New Amplifier Design Reaches for PerfectionCategory: Science & Technology
Posted: July 17, 2012 01:41PM
Weak signals, like those used to or found when studying the Universe and quantum mechanics, are not very useful to scientists because they are too weak to analyze. To solve this problem, amplifiers are used to make the signals bigger, but there is a risk when amplifying a signal of also introducing noise. Transistor amplifiers, which operate on a wide range of frequencies, have this problem, but parametric amplifiers produce a minimum of noise. Unfortunately parametric amplifiers only respond to a small range of frequencies. Researchers at the California Institute of Technology and NASA's Jet Propulsion Laboratory have created a new kind of amplifier which combines the best of these two amplifier designs, and hope it will reshape how we view the Universe on its largest and smallest scales.
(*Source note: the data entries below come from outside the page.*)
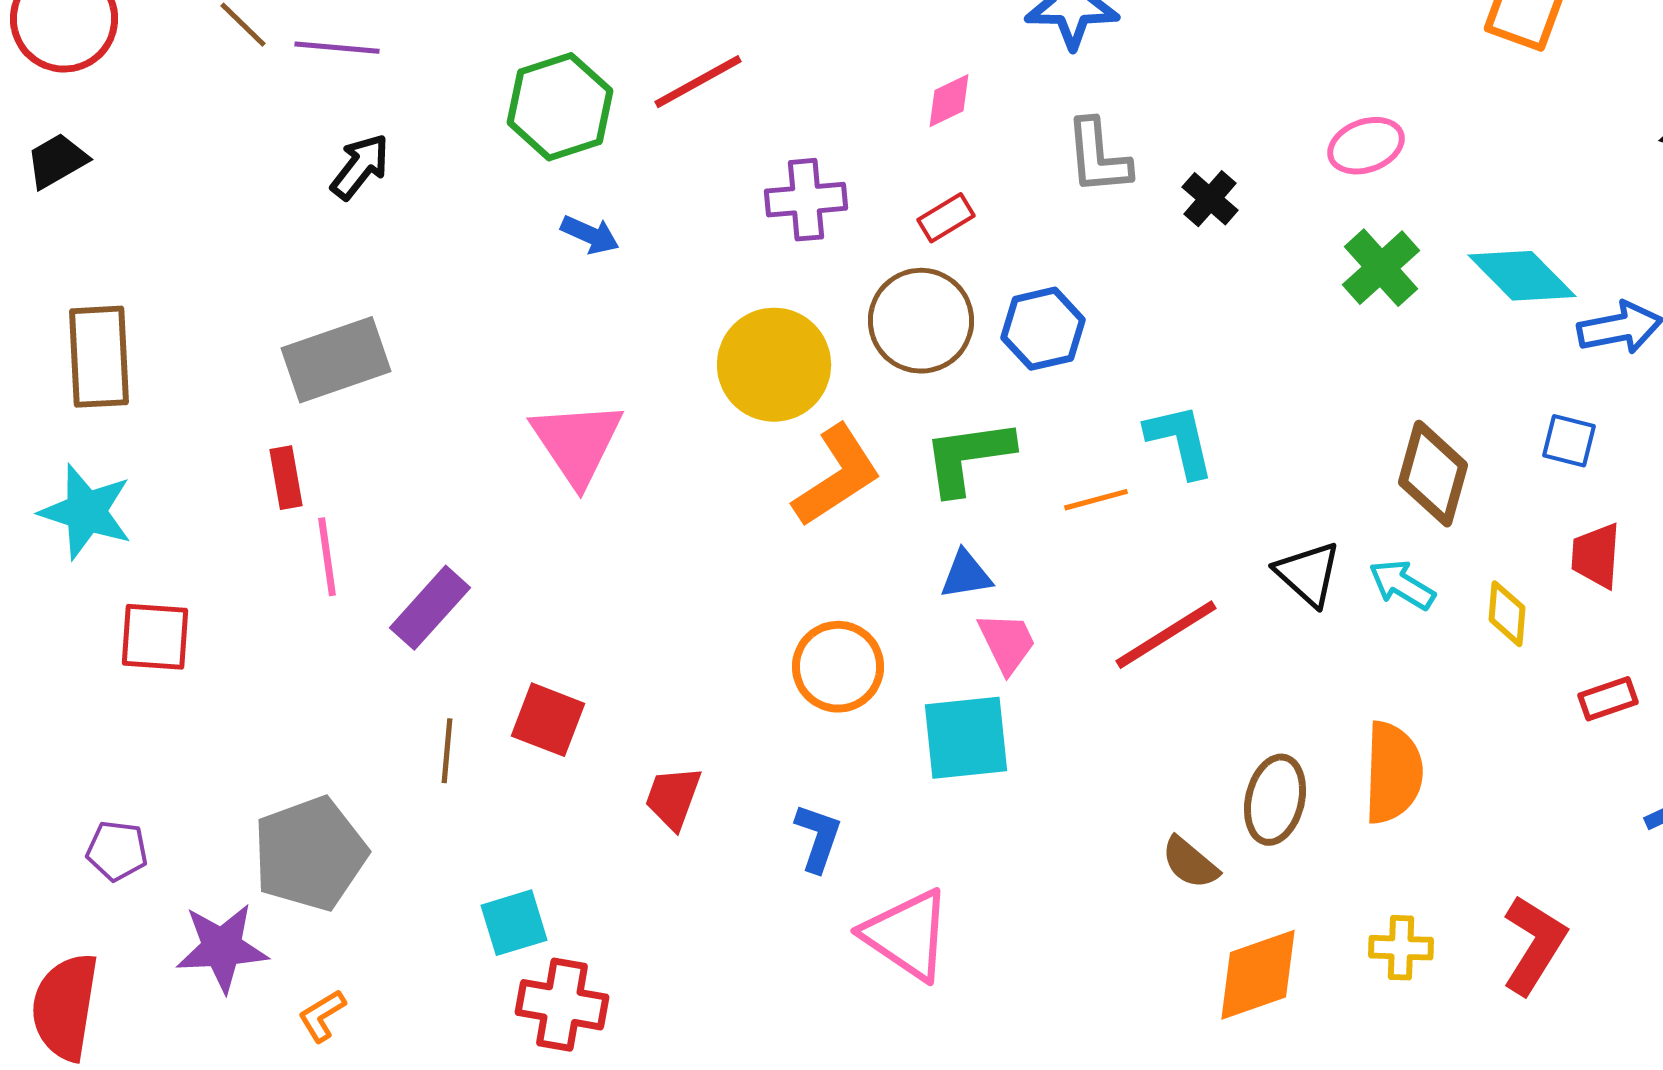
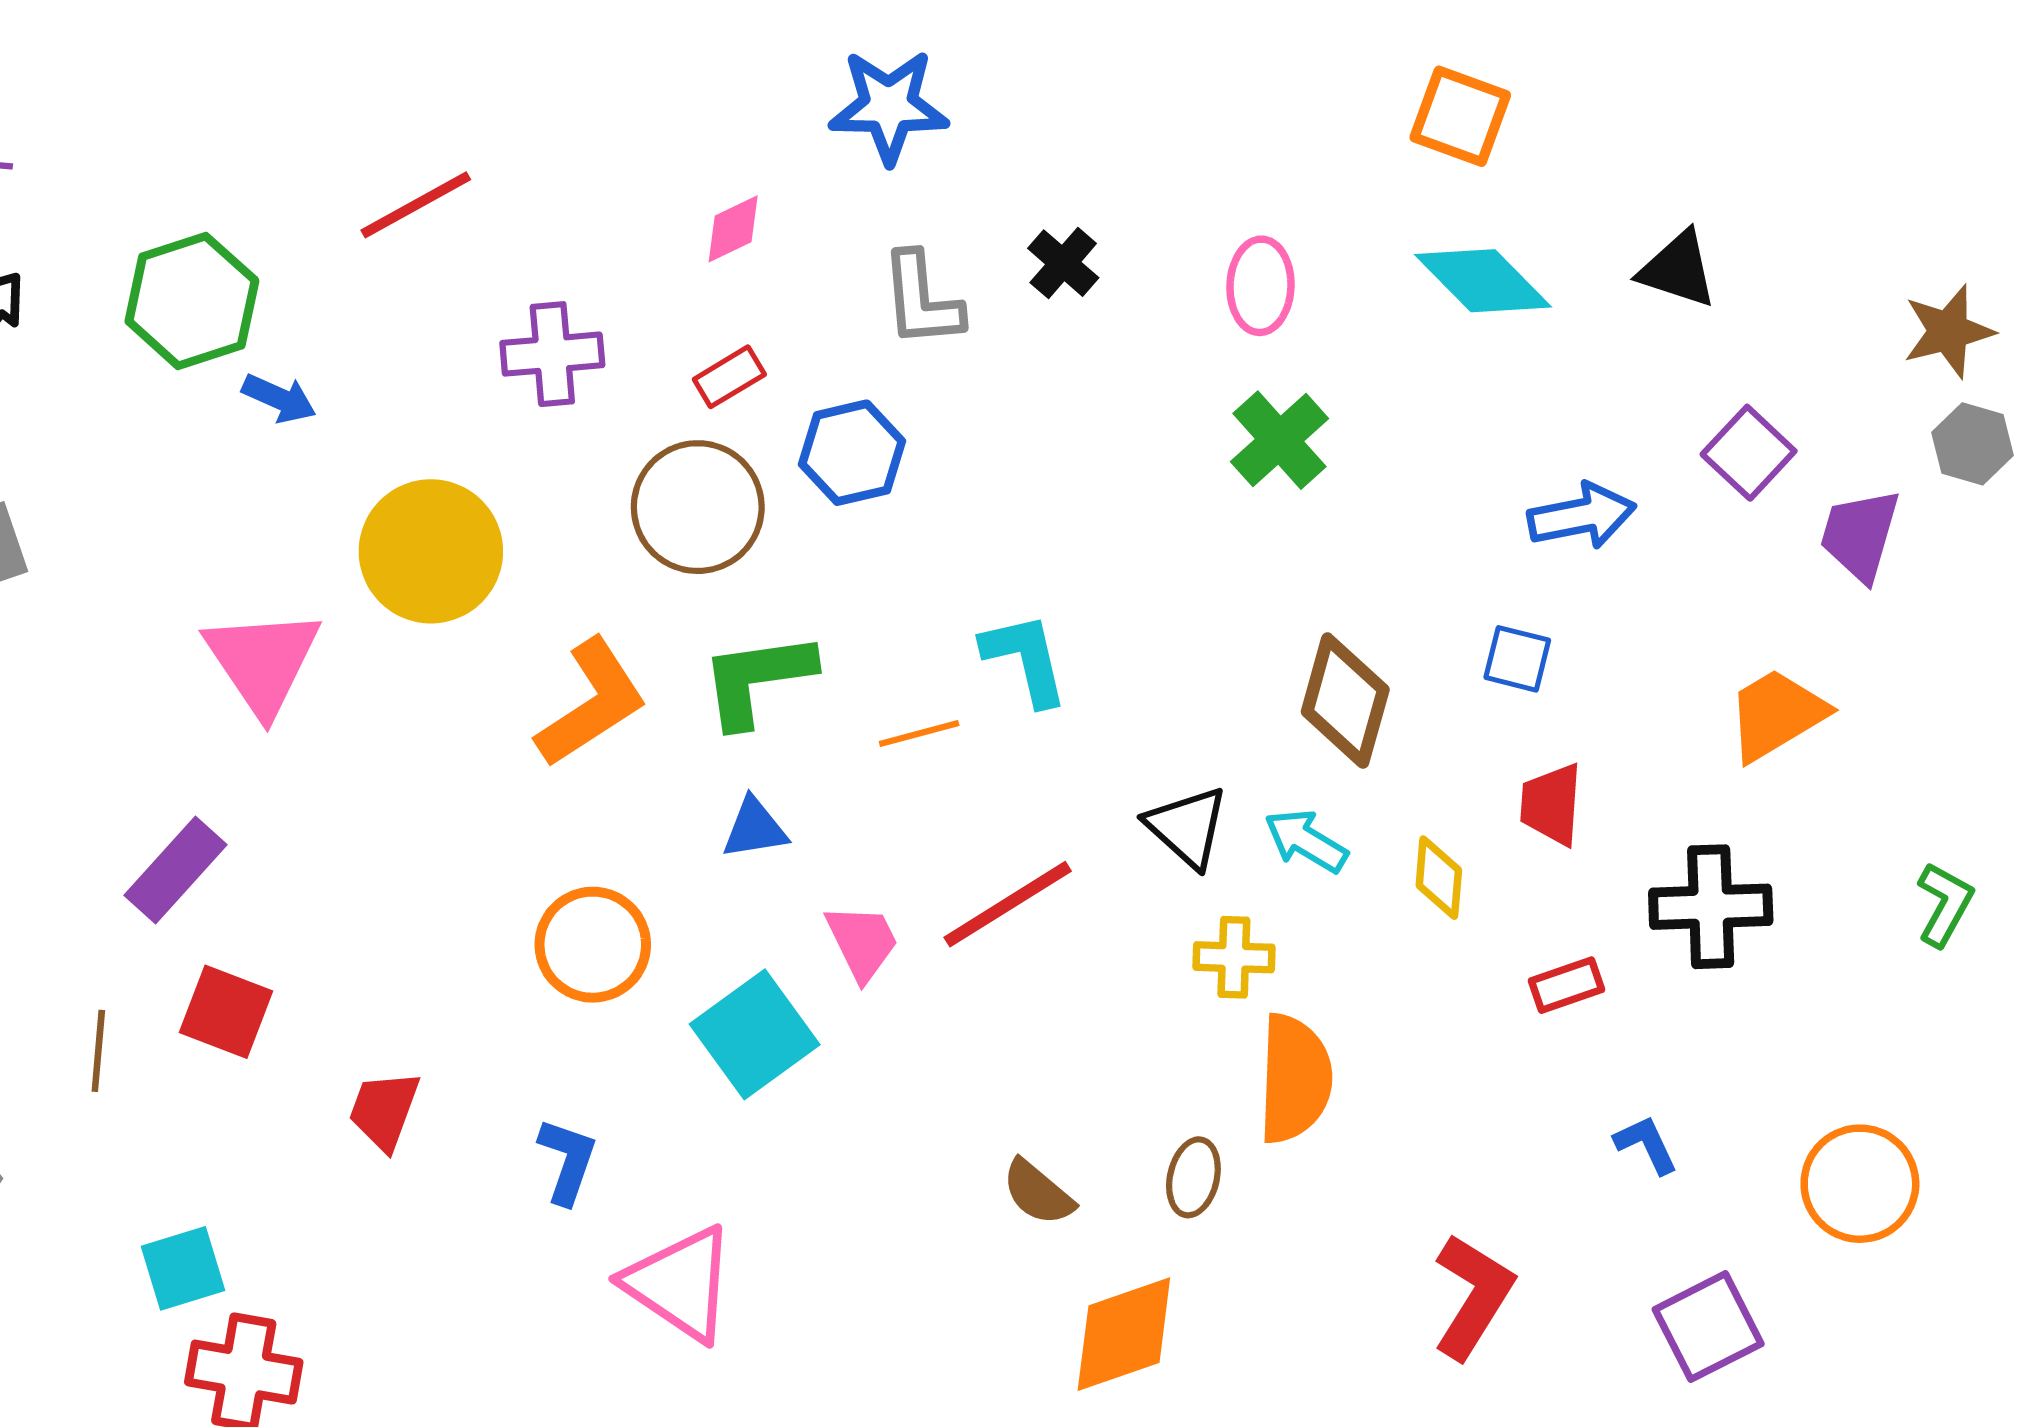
green hexagon: (560, 107) -> (192, 301), moved
pink ellipse: (1366, 146) -> (1260, 286), turned -68
black cross: (1210, 199) -> (1063, 263), moved
cyan diamond: (1522, 276) -> (1483, 281), moved
blue hexagon: (1043, 329) -> (852, 453), moved
yellow circle: (774, 365) -> (431, 551), moved
purple rectangle: (430, 608) -> (175, 870), moved
pink trapezoid: (1007, 643) -> (862, 942), moved
cyan square: (966, 738) -> (755, 1034), turned -30
brown ellipse: (1275, 800) -> (1193, 1177), moved, size x0.7
yellow cross: (1401, 948) -> (1234, 957), moved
By using superconductors, the researchers were able to create a parametric amplifier that responds to a frequency range 10 times greater than comparable amplifiers, without destroying the signal with noise. The focus was just on frequencies used to detect astronomical objects like distant galaxies and black holes, but the researchers are confident the design can be tweaked to shift the frequency range to other areas, like those used for quantum mechanical experiments.
The potential for this amplifier truly cannot be known until people start using it as amplifiers are required for so much already. The use of superconductors may keep these out of the home for a while though, as few homes will have the technology needed to keep temperatures low enough to maintain superconductivity. However, technologies like quantum computers that are still being developed in laboratories may benefit from this.